----- Materials provided
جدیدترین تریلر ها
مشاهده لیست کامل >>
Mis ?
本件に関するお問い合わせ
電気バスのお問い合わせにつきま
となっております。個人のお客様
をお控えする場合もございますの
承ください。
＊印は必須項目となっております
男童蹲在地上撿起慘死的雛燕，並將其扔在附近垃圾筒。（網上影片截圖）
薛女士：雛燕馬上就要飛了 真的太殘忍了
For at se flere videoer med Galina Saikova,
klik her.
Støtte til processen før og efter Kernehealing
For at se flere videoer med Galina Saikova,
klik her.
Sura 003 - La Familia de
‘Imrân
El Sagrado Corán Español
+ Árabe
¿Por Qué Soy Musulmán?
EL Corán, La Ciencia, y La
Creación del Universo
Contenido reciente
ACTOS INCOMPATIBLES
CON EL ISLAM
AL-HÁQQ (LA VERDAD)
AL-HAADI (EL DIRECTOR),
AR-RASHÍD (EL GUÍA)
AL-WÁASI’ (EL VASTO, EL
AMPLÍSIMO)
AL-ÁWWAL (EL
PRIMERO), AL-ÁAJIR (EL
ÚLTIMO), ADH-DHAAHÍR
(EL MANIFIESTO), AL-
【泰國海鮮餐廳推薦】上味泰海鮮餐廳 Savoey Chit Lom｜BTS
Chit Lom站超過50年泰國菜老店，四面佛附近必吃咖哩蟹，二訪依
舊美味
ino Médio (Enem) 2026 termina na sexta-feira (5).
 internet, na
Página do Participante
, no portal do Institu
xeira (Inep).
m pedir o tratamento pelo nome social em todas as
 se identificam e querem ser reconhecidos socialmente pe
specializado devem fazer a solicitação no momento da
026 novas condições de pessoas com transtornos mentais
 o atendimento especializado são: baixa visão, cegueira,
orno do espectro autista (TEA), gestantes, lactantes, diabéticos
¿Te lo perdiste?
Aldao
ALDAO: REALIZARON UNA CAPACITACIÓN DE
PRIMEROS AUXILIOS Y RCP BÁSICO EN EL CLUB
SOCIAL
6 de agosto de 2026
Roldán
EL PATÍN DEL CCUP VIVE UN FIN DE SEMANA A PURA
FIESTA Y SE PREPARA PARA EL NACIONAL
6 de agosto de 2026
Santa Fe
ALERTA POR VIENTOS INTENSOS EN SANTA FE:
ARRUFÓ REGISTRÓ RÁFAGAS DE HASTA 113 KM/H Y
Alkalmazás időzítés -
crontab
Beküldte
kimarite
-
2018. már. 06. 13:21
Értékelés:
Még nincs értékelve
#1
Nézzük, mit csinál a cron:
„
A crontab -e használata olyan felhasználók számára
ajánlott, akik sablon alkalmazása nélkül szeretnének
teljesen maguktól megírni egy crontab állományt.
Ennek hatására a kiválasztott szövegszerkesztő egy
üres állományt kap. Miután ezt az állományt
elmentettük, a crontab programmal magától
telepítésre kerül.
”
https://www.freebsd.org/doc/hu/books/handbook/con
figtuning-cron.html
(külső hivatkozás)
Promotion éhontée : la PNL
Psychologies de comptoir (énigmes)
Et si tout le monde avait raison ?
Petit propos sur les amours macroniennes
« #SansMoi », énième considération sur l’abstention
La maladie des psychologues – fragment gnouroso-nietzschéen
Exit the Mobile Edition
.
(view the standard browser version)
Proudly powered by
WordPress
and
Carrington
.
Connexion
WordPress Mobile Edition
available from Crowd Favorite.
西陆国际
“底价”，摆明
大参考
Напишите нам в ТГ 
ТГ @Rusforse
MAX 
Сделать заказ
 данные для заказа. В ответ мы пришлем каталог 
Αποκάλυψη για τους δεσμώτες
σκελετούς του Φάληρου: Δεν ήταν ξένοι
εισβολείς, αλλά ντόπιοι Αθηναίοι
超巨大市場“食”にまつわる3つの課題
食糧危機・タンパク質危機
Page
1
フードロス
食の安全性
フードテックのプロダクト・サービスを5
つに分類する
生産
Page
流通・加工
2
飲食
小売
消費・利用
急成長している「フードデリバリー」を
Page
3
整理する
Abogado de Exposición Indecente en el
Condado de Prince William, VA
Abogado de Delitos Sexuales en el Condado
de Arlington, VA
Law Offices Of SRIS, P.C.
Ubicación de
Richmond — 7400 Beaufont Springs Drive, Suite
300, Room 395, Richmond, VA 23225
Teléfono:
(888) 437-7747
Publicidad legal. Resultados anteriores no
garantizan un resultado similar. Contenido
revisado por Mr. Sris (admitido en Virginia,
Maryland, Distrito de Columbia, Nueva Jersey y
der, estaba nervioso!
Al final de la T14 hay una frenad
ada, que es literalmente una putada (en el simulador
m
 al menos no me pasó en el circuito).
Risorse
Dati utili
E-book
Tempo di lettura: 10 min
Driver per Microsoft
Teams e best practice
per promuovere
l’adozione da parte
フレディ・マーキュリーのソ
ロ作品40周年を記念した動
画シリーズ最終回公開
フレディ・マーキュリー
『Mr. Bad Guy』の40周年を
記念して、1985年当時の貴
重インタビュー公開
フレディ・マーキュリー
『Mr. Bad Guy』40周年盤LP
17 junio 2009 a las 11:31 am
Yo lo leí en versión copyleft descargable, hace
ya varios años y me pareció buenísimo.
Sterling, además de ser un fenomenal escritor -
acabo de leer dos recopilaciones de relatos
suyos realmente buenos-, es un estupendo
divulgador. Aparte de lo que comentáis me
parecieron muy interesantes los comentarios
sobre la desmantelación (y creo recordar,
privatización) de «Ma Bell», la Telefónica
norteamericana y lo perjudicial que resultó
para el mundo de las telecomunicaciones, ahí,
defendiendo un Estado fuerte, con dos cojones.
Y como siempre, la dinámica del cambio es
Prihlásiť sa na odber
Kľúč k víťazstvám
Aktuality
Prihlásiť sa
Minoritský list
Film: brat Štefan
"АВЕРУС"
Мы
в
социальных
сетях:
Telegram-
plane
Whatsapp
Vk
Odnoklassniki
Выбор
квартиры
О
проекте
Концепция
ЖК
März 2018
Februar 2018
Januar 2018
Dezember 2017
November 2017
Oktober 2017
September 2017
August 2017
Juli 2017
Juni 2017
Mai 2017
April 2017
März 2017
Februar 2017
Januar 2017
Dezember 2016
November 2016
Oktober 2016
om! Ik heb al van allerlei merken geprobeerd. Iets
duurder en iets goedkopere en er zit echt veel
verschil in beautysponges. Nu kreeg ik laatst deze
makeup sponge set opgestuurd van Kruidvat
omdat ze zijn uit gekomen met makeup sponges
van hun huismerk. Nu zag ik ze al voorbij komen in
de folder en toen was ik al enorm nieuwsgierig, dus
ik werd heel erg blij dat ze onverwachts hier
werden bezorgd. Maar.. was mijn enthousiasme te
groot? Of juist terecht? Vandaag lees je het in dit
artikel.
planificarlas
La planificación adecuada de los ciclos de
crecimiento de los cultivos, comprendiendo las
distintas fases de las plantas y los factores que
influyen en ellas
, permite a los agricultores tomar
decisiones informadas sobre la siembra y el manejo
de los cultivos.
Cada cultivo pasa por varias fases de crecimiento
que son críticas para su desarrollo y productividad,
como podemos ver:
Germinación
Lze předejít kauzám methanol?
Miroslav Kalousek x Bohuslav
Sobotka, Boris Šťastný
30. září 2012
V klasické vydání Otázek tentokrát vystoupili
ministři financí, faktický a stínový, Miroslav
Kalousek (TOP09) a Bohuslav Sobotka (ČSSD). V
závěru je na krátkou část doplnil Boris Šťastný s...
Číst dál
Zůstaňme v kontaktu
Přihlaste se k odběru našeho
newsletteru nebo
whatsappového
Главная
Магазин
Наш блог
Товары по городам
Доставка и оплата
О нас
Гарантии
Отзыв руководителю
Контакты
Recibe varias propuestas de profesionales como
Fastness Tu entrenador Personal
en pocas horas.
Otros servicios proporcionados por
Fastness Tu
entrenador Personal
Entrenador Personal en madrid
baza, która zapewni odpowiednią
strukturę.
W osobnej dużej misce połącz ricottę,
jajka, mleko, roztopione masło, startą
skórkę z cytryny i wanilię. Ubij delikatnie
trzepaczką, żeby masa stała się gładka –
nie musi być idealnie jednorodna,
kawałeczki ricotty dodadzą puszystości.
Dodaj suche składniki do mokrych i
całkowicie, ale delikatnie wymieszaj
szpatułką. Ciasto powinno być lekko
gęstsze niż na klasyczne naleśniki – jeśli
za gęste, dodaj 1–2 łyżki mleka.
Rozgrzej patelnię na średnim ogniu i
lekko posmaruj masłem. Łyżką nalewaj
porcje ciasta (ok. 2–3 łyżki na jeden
----------
[What is required]:
Scan the records above for the lines holding "acabo de leer dos recopilaciones de relatos" and "makeup sponge set opgestuurd van Kruidvat". Transcribe those two and every line between them word for word, and no others.

[Answer area]:
acabo de leer dos recopilaciones de relatos
suyos realmente buenos-, es un estupendo
divulgador. Aparte de lo que comentáis me
parecieron muy interesantes los comentarios
sobre la desmantelación (y creo recordar,
privatización) de «Ma Bell», la Telefónica
norteamericana y lo perjudicial que resultó
para el mundo de las telecomunicaciones, ahí,
defendiendo un Estado fuerte, con dos cojones.
Y como siempre, la dinámica del cambio es
Prihlásiť sa na odber
Kľúč k víťazstvám
Aktuality
Prihlásiť sa
Minoritský list
Film: brat Štefan
"АВЕРУС"
Мы
в
социальных
сетях:
Telegram-
plane
Whatsapp
Vk
Odnoklassniki
Выбор
квартиры
О
проекте
Концепция
ЖК
März 2018
Februar 2018
Januar 2018
Dezember 2017
November 2017
Oktober 2017
September 2017
August 2017
Juli 2017
Juni 2017
Mai 2017
April 2017
März 2017
Februar 2017
Januar 2017
Dezember 2016
November 2016
Oktober 2016
om! Ik heb al van allerlei merken geprobeerd. Iets
duurder en iets goedkopere en er zit echt veel
verschil in beautysponges. Nu kreeg ik laatst deze
makeup sponge set opgestuurd van Kruidvat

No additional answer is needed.